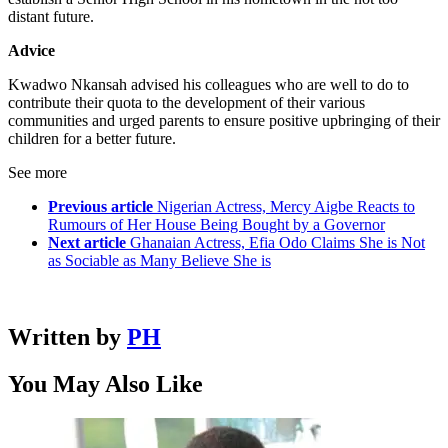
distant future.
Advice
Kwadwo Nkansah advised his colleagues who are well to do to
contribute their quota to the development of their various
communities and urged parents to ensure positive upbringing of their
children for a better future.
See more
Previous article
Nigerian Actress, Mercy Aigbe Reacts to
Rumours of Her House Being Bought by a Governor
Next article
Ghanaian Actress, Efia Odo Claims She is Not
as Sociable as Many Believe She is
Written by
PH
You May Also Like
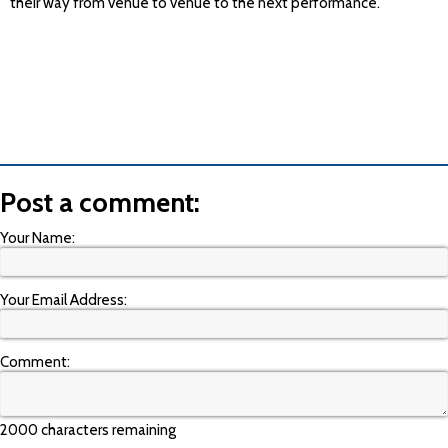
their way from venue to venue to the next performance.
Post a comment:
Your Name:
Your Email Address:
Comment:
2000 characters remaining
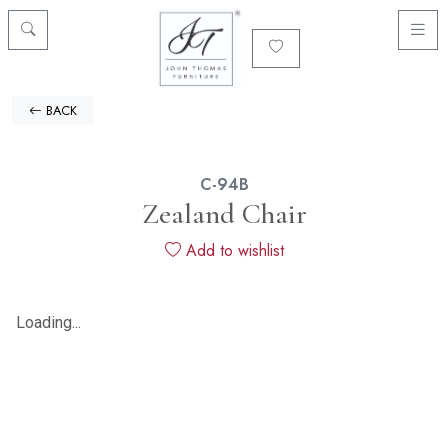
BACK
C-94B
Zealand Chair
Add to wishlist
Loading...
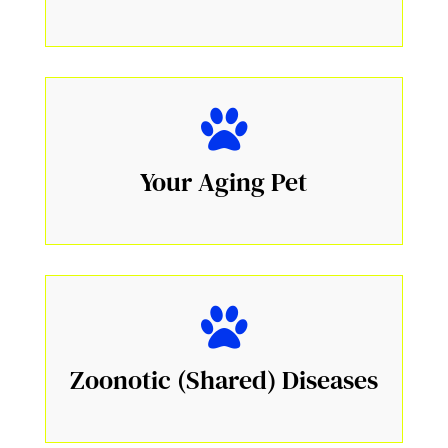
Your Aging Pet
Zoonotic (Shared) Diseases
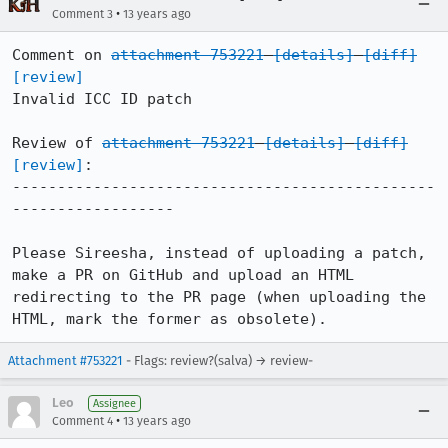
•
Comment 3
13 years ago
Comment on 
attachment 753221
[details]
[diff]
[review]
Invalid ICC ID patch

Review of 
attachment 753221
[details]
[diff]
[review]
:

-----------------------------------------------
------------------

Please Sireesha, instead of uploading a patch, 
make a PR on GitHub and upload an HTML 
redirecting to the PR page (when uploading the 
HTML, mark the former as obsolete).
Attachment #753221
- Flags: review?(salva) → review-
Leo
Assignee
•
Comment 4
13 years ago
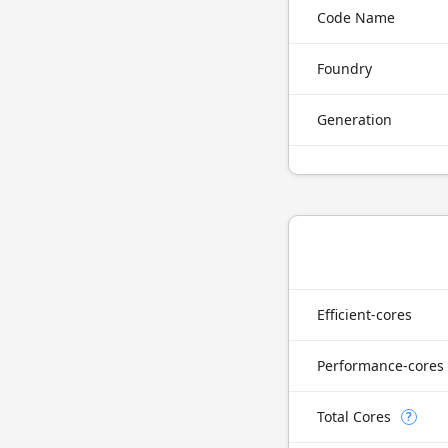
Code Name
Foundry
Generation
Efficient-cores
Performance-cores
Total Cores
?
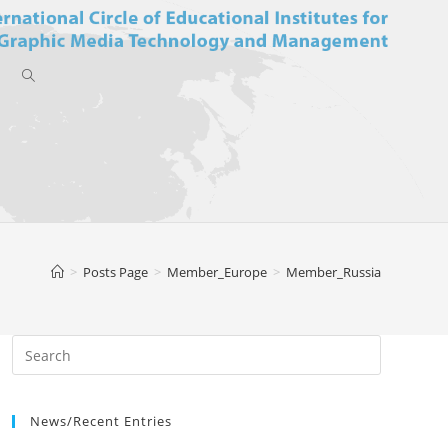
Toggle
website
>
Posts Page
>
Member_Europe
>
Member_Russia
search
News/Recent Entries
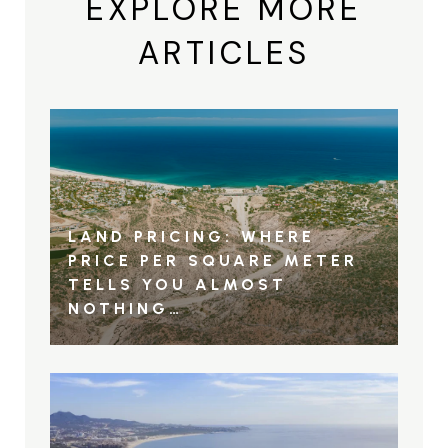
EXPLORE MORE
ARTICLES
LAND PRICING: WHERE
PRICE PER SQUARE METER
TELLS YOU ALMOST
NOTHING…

○ ○ ○ ○

Your answer should consist of all lines above that include the string "patch".

Invalid ICC ID patch
Please Sireesha, instead of uploading a patch, 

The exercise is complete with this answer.